01 Octubre 2020

El segundo semestre del peronismo es la postpandemia

Franco Hessling

Igual que el macrismo prometía mejoras en el segundo semestre, mejoras que nunca llegaron, el gobierno de Alberto Fernández usa a más no poder el fundamento de la pandemia, como si al domesticar al coronavirus floreciera un país próspero.

Hasta el año pasado la situación de crisis económica era interpretada por más de la mitad de los argentinos, al menos eso se desprende de las últimas elecciones nacionales, como una consecuencia directa de las políticas de gobierno de la Alianza Cambiemos, que, hay que reconocerlo, iban en línea con un ultra-liberalismo apoyado en las finanzas, el mercado internacional rapaz y los enormes beneficios para la inversión angurrienta de los capitales internacionales.

Entonces, la campaña de gobierno se asentó en una profunda esperanza: algunos decían que volverían a comer asados los domingos, otros que volverían a tener trabajo, otros tantos que su industria repuntaría, algunos, más modestos de aspiraciones, que volverían a ver fútbol sin costos adicionales y otros más que podrían volver a viajar al exterior o ahorrar en dólares.

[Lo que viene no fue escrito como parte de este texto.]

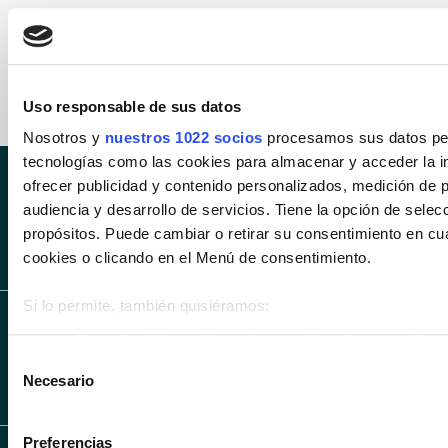
Uso responsable de sus datos
Nosotros y
nuestros 1022 socios
procesamos sus datos pers
tecnologías como las cookies para almacenar y acceder la in
ofrecer publicidad y contenido personalizados, medición de p
SÍGUENOS EN INS
SÍGUENOS 
audiencia y desarrollo de servicios. Tiene la opción de sele
propósitos. Puede cambiar o retirar su consentimiento en c
SÍGUENOS EN LIN
cookies o clicando en el Menú de consentimiento.
Si lo permite, también quisiéramos:
Recopilar información sobre su ubicación geográfica 
metros
Selección
Necesario
Identificar su dispositivo analizándolo activamente p
de
(huellas digitales)
consentimiento
Obtenga más información sobre cómo se procesan sus datos
Preferencias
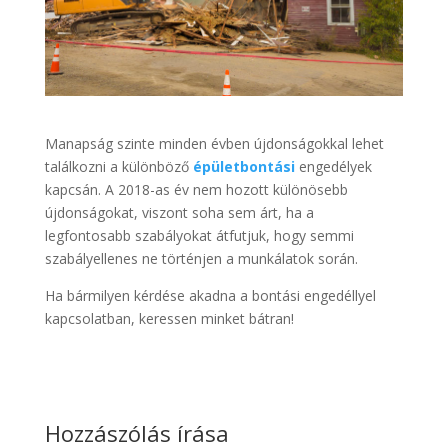
Manapság szinte minden évben újdonságokkal lehet
találkozni a különböző
épületbontási
engedélyek
kapcsán. A 2018-as év nem hozott különösebb
újdonságokat, viszont soha sem árt, ha a
legfontosabb szabályokat átfutjuk, hogy semmi
szabályellenes ne történjen a munkálatok során.
Ha bármilyen kérdése akadna a bontási engedéllyel
kapcsolatban, keressen minket bátran!
Hozzászólás írása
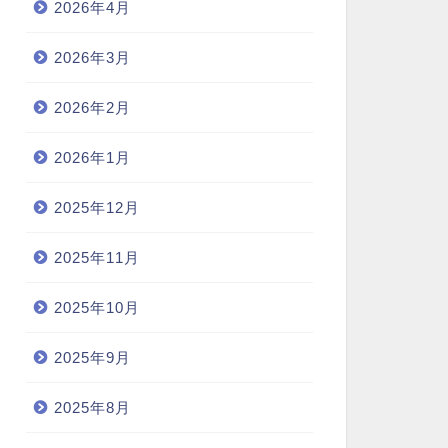
2026年4月
2026年3月
2026年2月
2026年1月
2025年12月
2025年11月
2025年10月
2025年9月
2025年8月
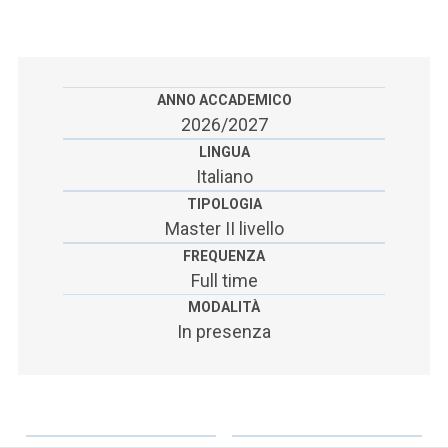
ACCEDI ALLA MAIL ICATT
SEI UN DOCENTE O UN MEMBRO DELLO STAFF
ACCEDI A CLOUDMAIL
ANNO ACCADEMICO
2026/2027
LINGUA
Italiano
TIPOLOGIA
Master II livello
FREQUENZA
Full time
MODALITÀ
In presenza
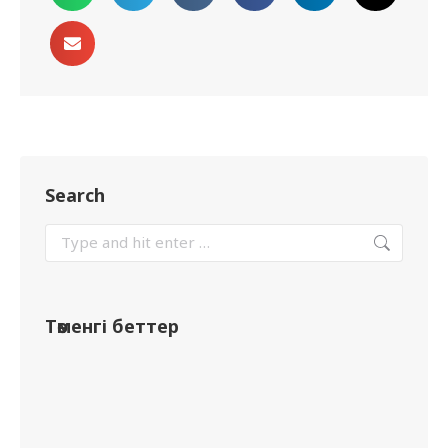
Search
Төменгі беттер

La pandemia se interpuso en el momento justo para que la Casa Rosada tenga un argumento suficientemente solvente para justificar que nada de eso ha ocurrido, y que los datos económicos son más que desalentadores, son francamente catastróficos. Ese mismo argumento se viene utilizando hace un semestre. Quizá el mismo segundo semestre que esperaba Mauricio Macri.

La semana pasada el INDEC, al que el oficialismo actual acostumbra a manejar a placer, como con toda la información pública, publicó datos contundentes sobre el estado catastrófico de la economía. Y altos funcionarios gubernamentales aprovecharon la ocasión para afirmar que lo que se viene es todavía peor, claro, siempre culpa de la pandemia.

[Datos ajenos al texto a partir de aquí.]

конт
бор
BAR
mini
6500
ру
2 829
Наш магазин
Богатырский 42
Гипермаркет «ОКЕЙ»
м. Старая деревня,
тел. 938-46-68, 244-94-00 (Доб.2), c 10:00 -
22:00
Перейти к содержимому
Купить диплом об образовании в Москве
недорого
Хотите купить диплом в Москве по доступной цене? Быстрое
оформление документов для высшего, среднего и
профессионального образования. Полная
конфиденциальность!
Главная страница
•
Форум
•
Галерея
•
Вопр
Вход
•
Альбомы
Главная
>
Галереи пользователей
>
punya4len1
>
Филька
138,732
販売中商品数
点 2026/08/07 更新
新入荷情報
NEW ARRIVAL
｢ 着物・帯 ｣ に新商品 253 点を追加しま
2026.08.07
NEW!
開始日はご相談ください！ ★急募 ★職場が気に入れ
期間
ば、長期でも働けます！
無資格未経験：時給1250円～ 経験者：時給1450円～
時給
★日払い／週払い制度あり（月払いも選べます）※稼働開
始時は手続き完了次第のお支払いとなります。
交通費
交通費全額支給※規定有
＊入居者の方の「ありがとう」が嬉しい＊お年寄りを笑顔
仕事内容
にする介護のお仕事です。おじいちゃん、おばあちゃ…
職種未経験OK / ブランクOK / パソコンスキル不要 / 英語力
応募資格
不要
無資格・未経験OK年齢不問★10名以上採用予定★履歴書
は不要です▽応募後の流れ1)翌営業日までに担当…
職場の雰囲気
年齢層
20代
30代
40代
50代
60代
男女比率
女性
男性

El hecho de que el gobierno maneje la información pública a su antojo y de que la publicación de datos alarmantes en materia de desocupación, pobreza y déficit económico haya habilitado a que encumbrados funcionarios ratifiquen el camino de debacle sirve como demostración de que pretenden que la sociedad se vuelva dócil ante la miseria y, además, que se crea que la miseria no tiene nada que ver con las políticas de gobierno.

Repasemos algunas de las prioridades económicas de este gobierno: pagar la misma deuda externa que consideró ilegítima cuando fue tomada, no ofrecerle ingresos de emergencia a quienes ya viven con alguien que tiene ingresos -por más magros que sean-, subvencionar a millones de argentinos con un ingreso menor al Salario Mínimo Vital y Móvil y sostener el esquema tributario regresivo del país.

En cambio, para que queden claro que aunque Alberto Fernández no es Macri tampoco están tan lejos, no se han generado impuestos a las grandes fortunas -aunque hay mayoría oficialista en el parlamento y se lo declamó-, no se han expropiado grandes capitales que vienen desinvirtiendo -como Vicentín, que fue puro amague-, ni se ha bajado el IVA o el confiscatorio impuesto a las ganancias. Sigamos esperando el segundo semestre.